There is still much dispute over exactly what happened.

In a statement, De León said that he, a staff member and a volunteer were “violently and physically assaulted by self-proclaimed activists at a community holiday event to the dismay of a multitude of families and children who were there to celebrate a Christmas tree lighting and to receive toys and food.”

Shakeer Rahman, an attorney representing Reedy, called De León “a disgrace.”

“Video footage clearly shows him and his supporters initiating this assault while Mr. Reedy stands prone,” Rahman said. “Not only has Kevin de León lost all political legitimacy, his claims that he was the one attacked here simply underscores how he’s lost touch with reality.”

The Los Angeles Police Department is investigating.

What is this all about?

De León, a former state Senate leader, has been at the center of a political maelstrom set off by a leaked recording first reported by the Los Angeles Times on Oct. 9.

The October 2021 recording captured a closed-door conversation among then-City Council President Nury Martinez, De León and Councilmember Gil Cedillo, and Ron Herrera, the leader of the Los Angeles County Federation of Labor. The local powerbrokers were ostensibly meeting to discuss the proposed redistricting maps of the city’s 15 council districts, but the conversation included racist and derogatory remarks about Black, Jewish, Armenian, Indigenous and gay people.

At one point, Martinez — who has since resigned from the council — said Councilman Mike Bonin, who is white, handled his young Black son as though he were an “accessory” and described the boy as “Parece changuito,” or “like a monkey.” Herrera has also resigned from his influential post.

De León appeared to compare Bonin’s handling of his child to Martinez holding a Louis Vuitton handbag.

De León has repeatedly apologized for his participation in the meeting, describing the handbag comment as a joke directed at Martinez’s “penchant for having luxury accessories” and saying he should have intervened at various other points in the conversation to put a stop to the racist remarks.

Resisting calls to resign, and recall efforts

Martinez resigned, and Cedillo left the council when his term ended.

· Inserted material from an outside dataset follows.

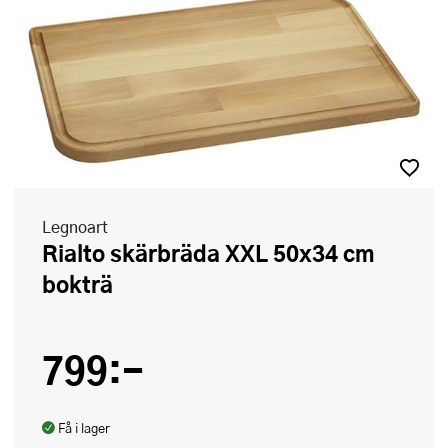
Legnoart
Rialto skärbräda XXL 50x34 cm
bokträ
799:-
Få i lager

But De León has said repeatedly that he has no plans to step down, citing the need for representation in his downtown and Eastside district. He was elected to the council in 2020 and has more than two years left in his term.

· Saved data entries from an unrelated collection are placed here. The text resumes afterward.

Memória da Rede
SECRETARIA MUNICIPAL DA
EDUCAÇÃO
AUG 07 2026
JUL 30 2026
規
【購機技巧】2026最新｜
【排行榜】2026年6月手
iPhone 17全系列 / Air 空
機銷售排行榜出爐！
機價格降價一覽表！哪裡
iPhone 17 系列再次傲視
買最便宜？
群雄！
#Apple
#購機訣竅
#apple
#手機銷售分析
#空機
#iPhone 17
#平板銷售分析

It’s relatively easy to launch a recall attempt in California, but triggering an election is far more difficult. Most attempted recalls fail to make it to the ballot.

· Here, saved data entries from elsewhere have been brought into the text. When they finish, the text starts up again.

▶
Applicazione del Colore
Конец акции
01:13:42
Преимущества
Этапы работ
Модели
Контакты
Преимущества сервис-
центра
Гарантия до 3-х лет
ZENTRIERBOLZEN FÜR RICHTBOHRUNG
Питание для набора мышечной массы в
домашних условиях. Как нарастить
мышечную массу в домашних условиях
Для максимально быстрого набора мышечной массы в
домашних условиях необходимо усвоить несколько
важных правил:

Under city rules, recall backers must start the process by submitting a 300-word statement signed by five voters within the district. Several other procedural steps have to be completed within a certain timetable before signature gathering can begin.

On Tuesday, the recall was cleared to gather signatures.

Friday council chaos

De León showed up for a Los Angeles City Council meeting on Friday, triggering an uproar from his critics and supporters in the audience. It was the first time he’d been in council chambers since he leak became pubic.

De León’s return lasted only a few minutes. Council President Paul Krekorian immediately called for a recess, with protesters shouting and police officers filling the room.

When the council meeting resumed, De León did not return.

In a statement, the councilman said he returned to council chambers on Friday to represent his constituents, especially monolingual Spanish-speaking residents. Some of those Spanish speakers called into a council committee meeting on Thursday, only to find that bilingual translation services were not available.

“I remained out of the room after the outburst by agitators to give the council president the opportunity to regain control of the meeting and allow public comment to continue since so many of those present were my constituents,” he said. “Unfortunately, neither of those things happened.”